The two APIs seem to be fairly different. TTM has been around for a couple of years. Some of it (the memory management part) seems to be quite well understood, but TTM also includes some mechanisms to synchronize buffer release with the GPU having finished using the buffer (the "fence" mechanism) and that seems to be causing grief. Not sure if there is an inherent API problem or whether the synchronization is just so different from one GPU vendor to the next that any API would cause pain. As I understand it you can't just use memory management without the fences, but I'm only guessing that from the general discussion.
GEM takes a different approach from TTM in a number of ways. The main differences are (a) it adds a new way of accessing vram buffers, using a filesystem-type pread/pwrite mechanism, and (b) all vram buffers are backed up by an equal size buffer in system memory, simplifying suspend/resume (at the cost of consuming more system memory space). That second point seems bad at first glance, but Linux does a lazy allocation of physical memory (ie you can allocate virtual memory but if you never use it no physical memory gets harmed) so in principle it's not as bad as it sounds. Discussion has now moved onto nuances of suspend/resume partly to see if this will be sufficient, and partly because a couple of potential problems with the current driver stack showed up during the discussion.

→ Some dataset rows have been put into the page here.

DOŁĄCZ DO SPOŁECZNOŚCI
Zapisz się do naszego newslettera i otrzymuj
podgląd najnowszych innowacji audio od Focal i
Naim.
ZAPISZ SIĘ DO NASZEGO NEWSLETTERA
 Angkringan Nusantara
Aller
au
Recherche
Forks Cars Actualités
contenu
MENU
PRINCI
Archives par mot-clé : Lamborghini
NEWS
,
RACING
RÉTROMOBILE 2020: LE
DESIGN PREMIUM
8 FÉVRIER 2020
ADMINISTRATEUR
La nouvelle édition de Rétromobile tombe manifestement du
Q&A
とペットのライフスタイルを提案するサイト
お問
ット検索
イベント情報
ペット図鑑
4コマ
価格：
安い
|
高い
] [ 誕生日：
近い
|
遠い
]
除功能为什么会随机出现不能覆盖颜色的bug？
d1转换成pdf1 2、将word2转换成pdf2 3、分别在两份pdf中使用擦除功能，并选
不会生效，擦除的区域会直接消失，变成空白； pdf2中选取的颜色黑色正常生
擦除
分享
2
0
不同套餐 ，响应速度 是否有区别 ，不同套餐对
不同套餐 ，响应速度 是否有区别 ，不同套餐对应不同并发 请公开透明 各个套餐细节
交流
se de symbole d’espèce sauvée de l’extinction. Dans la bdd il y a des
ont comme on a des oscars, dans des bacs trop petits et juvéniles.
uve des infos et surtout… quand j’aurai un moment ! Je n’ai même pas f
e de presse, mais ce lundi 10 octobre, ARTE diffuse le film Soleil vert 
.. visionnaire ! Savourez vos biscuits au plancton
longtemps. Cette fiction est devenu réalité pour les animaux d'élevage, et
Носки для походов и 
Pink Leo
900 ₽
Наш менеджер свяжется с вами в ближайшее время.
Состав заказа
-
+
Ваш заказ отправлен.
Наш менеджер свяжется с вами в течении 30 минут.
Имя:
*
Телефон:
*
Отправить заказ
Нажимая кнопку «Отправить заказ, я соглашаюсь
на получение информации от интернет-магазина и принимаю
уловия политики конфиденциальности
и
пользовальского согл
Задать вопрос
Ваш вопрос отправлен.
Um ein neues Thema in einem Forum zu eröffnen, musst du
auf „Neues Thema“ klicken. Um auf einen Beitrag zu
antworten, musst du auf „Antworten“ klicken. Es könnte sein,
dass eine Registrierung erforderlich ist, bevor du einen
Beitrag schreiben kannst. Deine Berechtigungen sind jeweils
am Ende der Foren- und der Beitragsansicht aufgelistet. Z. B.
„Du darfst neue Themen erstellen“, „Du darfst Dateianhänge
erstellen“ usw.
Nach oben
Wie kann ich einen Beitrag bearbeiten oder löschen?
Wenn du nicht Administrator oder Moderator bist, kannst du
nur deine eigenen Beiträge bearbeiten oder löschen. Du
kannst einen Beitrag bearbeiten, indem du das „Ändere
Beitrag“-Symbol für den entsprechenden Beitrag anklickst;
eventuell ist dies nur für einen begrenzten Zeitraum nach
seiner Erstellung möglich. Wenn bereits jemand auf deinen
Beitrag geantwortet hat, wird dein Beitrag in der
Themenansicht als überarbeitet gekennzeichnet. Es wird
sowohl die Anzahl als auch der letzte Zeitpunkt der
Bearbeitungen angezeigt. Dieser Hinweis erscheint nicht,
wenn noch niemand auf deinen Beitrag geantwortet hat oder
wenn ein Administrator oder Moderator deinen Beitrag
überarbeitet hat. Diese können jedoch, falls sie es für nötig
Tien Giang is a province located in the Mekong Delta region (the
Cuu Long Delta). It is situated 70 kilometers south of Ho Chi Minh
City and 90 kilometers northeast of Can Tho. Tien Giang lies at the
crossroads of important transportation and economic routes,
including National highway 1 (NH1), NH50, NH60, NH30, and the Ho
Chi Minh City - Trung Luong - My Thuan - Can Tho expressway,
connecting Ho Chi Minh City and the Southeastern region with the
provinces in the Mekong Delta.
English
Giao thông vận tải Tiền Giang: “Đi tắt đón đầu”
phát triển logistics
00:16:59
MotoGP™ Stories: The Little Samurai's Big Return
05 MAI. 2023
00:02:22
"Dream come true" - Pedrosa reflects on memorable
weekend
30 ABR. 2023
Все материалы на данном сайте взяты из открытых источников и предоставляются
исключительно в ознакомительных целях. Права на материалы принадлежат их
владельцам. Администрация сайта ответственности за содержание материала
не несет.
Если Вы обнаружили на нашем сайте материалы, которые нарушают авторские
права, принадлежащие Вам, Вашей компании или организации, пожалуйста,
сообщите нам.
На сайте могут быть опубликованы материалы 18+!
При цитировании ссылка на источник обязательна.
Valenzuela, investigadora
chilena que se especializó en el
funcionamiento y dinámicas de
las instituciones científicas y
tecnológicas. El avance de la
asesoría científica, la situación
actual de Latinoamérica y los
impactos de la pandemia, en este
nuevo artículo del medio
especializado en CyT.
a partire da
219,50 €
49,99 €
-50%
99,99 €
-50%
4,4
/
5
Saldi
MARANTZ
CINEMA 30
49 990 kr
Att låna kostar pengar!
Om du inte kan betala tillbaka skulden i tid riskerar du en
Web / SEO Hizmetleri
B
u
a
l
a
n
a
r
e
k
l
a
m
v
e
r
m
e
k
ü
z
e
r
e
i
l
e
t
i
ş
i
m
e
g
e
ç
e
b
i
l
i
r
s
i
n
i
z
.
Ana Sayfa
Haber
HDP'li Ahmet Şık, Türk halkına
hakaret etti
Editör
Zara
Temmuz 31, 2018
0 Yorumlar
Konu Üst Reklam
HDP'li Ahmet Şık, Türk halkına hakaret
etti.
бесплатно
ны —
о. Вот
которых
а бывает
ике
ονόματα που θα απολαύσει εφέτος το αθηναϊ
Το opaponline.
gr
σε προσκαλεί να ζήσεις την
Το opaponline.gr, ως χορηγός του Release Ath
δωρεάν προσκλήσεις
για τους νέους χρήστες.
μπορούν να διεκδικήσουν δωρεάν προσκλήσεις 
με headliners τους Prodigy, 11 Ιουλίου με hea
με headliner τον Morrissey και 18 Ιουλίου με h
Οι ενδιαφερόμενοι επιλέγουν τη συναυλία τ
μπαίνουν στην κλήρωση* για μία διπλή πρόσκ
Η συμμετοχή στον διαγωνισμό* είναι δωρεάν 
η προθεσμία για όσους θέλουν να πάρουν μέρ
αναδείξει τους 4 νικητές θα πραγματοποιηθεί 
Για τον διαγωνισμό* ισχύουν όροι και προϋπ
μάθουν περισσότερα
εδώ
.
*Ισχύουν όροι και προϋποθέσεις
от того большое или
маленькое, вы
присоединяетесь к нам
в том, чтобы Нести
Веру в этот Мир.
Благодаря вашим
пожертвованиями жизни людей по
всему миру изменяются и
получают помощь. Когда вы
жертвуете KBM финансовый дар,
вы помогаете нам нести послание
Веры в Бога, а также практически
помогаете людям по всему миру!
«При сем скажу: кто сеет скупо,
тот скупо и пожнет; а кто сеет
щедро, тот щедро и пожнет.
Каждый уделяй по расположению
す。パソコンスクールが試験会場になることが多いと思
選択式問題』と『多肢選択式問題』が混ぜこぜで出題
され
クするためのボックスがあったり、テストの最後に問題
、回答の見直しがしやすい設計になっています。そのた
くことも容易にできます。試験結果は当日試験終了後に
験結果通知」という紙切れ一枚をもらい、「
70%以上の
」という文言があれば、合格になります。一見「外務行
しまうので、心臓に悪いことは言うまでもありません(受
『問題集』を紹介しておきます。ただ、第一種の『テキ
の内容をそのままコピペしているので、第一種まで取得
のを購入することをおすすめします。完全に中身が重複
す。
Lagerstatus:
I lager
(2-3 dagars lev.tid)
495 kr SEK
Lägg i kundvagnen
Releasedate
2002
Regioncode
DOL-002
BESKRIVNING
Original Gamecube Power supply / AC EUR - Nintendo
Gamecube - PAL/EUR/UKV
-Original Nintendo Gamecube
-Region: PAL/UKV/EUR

GEM also adds a mechanism to formalize the change of "ownership" of a buffer between CPU and GPU, called domains, which took care of things like cache flushing. Initial thought was that GEM provided a significant performance boost over TTM, but I believe current thinking is that the initial tests were not using the same version of the test program and that other factors were causing most of the performance delta. That said, I expect the initial GEM implementation has been tweaked up these days so it probably is faster again
I think GEM was actually proposed in part because it was *easier* to code for; TTM is more complex (primarily the fence mechanism) but has been around longer so initial implementations exist for most GPUs -- the problem is that those implementations are often a year or two old and so neither match the current driver stack nor the current state of Gallium.